Second, it convinced me more than ever that the Course's program really works. I believe strongly that the foundation for my experience was all the work I had done with the Course for years prior to the retreat. And once I was at the retreat, everything I did-asking for Jesus' guidance, reading Course sections, studying the Course's approach to goal setting, committing to my part in salvation, mentally joining with others in a common purpose, doing Workbook-style meditation, and more-came straight from the Course itself. The entire experience of those higher states the Course describes grew directly out of following the Course's program of study, practice, and extension as given. Of course, there are many ways to spiritual experiences, but this is the way that worked for me. And I am truly amazed that anything could possibly bring an experience of such magnitude to a career non-experiencer like me. This is miracle enough to convince me that the Course isn't kidding when it says that if we do it, we will see that it works.

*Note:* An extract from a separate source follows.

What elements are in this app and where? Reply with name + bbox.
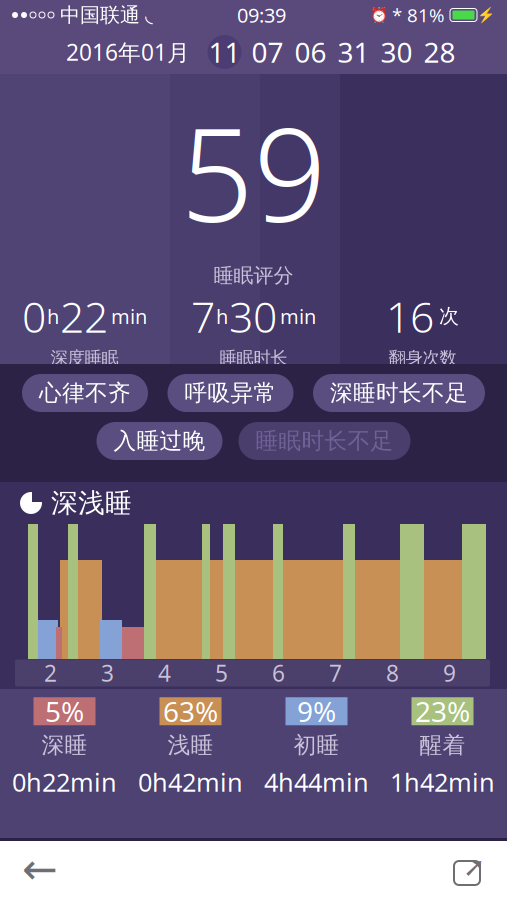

As remarkable as it felt to me, the experience I've described in this article was, of course, not anywhere near as deep as it is possible to go. I think it was just a glimpse of what the Course promises us; the briefest, shallowest foretaste of the end of the journey; "the faintest glimmering of what love means" (W-pI.127.7:1). But what a glimmering! Now I am more motivated than ever to follow the Course's path, because I feel certain that it can take me all the way home to God. It gave me an experience I never expected to have in my lifetime, and I know that if I can experience it once, I can experience it again. All I need to do is take the Course Jesus has given me, and I will one day live forever in universal love.